The extraction algorithm MUST track a "marker boundary" state:

1. Start with `marker_boundary_encountered = false`
2. While processing tokens:
   - If whitespace-only: continue (boundary not crossed)
   - If `@Tag` token found AND boundary NOT crossed: add to markers
   - If `@Tag` token found AND boundary crossed: add to tags
   - If any non-whitespace content found: set boundary = crossed

### R4: Nested Token Handling

Tag extraction MUST handle nested markdown formatting:

- Emphasis: `*@Tag*` or `_@Tag_`
- Strong: `**@Tag**` or `__@Tag__`
- Strikethrough: `~~@Tag~~`
- Links: `[@Tag](url)`

Tags inside these formatting elements are still valid and should be extracted.

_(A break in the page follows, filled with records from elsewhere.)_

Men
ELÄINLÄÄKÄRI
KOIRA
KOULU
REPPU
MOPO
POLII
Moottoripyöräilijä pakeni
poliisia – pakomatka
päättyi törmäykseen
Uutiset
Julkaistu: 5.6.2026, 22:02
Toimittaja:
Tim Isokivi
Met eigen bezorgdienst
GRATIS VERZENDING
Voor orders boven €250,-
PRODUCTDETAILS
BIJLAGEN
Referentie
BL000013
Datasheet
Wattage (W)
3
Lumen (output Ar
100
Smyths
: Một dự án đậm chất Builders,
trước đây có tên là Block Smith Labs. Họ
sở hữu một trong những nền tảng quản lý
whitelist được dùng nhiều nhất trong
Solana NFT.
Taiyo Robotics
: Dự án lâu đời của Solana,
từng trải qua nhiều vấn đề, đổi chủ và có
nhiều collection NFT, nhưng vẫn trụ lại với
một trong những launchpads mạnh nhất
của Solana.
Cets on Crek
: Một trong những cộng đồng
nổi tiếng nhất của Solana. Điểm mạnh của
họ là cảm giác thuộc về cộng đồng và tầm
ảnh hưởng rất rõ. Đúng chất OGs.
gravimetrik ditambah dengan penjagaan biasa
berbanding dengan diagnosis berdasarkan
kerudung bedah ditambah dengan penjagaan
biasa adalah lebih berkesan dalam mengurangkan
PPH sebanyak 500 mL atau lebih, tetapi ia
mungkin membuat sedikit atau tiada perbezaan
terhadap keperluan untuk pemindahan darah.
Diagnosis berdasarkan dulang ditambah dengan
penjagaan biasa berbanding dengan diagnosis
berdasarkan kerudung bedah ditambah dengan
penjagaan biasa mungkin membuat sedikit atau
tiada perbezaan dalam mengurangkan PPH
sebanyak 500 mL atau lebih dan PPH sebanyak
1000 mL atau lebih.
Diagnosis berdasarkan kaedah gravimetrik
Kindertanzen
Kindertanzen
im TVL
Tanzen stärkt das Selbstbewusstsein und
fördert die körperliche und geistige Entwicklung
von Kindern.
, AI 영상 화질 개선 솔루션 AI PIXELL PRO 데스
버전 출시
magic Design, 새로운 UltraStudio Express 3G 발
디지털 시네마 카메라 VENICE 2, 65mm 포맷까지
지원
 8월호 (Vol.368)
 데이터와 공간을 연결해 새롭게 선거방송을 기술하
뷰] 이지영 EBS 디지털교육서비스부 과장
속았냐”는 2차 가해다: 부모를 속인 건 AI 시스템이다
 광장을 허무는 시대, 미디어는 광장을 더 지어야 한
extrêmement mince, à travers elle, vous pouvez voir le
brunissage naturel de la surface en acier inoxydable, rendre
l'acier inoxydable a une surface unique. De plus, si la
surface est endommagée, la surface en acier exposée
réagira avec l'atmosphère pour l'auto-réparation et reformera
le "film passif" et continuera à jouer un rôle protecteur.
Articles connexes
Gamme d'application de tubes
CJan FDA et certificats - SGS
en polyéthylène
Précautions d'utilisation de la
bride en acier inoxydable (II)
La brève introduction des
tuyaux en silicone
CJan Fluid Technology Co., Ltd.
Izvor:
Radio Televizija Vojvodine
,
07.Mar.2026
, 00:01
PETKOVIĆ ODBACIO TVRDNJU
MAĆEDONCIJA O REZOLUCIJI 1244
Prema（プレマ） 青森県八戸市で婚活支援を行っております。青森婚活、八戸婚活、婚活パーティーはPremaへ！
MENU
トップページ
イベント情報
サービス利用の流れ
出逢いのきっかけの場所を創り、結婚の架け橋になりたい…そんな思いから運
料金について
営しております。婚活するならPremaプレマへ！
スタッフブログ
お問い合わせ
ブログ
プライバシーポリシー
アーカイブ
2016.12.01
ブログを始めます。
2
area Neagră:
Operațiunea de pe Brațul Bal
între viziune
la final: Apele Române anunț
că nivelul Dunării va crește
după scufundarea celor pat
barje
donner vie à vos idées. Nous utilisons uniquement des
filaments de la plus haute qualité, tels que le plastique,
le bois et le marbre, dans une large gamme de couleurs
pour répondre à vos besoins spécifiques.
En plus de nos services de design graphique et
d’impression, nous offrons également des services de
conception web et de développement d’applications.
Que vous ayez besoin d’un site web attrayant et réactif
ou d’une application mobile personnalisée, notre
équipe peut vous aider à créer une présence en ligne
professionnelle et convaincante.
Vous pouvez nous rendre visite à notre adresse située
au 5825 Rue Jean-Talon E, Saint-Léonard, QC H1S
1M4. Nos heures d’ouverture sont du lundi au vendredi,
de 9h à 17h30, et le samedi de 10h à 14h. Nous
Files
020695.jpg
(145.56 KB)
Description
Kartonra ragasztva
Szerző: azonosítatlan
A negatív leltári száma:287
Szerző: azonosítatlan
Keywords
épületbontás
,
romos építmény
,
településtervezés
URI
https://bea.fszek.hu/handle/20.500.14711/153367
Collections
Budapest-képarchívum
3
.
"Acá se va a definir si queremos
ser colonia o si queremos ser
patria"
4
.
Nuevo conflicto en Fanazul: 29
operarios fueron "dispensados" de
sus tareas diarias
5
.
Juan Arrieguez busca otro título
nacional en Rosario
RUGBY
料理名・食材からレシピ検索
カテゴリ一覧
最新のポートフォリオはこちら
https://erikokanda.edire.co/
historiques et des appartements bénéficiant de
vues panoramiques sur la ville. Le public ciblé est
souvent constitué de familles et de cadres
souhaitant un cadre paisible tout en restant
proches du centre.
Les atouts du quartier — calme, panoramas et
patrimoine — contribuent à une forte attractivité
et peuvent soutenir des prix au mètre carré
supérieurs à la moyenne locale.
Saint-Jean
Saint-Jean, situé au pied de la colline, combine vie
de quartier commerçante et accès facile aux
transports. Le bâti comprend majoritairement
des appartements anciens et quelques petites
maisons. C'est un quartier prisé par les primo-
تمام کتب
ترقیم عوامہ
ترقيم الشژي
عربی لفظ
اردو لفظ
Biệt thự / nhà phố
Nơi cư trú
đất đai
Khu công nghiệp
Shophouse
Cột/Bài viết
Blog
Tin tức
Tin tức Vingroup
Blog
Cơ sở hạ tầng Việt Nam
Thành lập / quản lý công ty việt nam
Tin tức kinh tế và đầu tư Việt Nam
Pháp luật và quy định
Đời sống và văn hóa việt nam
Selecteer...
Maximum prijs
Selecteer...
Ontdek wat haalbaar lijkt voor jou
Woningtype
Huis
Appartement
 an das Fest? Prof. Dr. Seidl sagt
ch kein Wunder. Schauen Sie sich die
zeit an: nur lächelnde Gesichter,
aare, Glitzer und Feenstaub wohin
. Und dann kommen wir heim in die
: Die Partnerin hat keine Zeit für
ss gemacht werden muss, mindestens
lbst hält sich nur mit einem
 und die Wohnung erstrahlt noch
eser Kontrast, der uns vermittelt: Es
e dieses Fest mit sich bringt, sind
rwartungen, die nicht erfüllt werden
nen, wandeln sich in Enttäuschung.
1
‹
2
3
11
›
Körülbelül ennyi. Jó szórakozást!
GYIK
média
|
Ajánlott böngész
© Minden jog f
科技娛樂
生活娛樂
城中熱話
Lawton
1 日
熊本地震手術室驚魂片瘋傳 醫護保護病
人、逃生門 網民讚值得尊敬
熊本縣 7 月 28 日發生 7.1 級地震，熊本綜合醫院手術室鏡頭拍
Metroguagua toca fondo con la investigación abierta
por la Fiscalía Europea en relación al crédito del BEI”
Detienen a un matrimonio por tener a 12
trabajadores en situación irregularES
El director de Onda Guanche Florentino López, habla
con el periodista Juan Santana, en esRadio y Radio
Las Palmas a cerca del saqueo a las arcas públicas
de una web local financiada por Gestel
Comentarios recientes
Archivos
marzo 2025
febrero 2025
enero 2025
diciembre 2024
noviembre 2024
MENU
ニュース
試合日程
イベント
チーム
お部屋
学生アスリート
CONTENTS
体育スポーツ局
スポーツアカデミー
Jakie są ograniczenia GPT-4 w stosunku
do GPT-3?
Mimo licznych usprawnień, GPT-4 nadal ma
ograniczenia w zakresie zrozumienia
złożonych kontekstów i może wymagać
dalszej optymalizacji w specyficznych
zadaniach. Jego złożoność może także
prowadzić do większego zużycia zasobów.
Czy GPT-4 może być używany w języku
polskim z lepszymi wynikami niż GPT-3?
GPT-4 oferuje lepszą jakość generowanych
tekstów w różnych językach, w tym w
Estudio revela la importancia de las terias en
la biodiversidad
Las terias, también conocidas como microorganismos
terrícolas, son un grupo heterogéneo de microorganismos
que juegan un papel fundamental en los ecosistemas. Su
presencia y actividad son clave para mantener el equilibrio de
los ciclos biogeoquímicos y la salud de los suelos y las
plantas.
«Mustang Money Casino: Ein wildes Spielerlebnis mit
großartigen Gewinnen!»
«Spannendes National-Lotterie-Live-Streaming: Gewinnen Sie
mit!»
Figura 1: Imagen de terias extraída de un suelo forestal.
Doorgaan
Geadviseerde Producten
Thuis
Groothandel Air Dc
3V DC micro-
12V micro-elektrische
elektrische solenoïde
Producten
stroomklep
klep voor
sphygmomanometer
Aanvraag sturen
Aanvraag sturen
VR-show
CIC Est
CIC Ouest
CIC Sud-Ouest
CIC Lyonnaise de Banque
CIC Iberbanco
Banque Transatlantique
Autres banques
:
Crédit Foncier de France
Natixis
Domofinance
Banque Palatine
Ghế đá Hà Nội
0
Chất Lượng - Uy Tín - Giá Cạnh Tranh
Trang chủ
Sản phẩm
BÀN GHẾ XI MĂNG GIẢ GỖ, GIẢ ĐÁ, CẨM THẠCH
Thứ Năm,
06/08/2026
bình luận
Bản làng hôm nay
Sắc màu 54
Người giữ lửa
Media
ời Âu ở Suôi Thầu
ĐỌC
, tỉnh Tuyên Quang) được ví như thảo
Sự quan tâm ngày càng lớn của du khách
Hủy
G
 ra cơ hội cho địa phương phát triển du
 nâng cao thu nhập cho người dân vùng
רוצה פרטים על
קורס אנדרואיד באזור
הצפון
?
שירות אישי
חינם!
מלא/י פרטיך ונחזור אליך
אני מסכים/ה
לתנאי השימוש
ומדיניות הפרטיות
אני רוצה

### R5: Applicable Block Types

Tag extraction applies to:
- Headings (`# Heading with @Tag`)
- Paragraphs (`@Tag in paragraph`)
- Quoute Blocks (`> @Tag in Quote`)
- List items (each item can have its own markers)

---

## Parsing Logic

### R6: Heading-Based Hierarchy

The parser MUST create a hierarchical shard structure based on markdown headings.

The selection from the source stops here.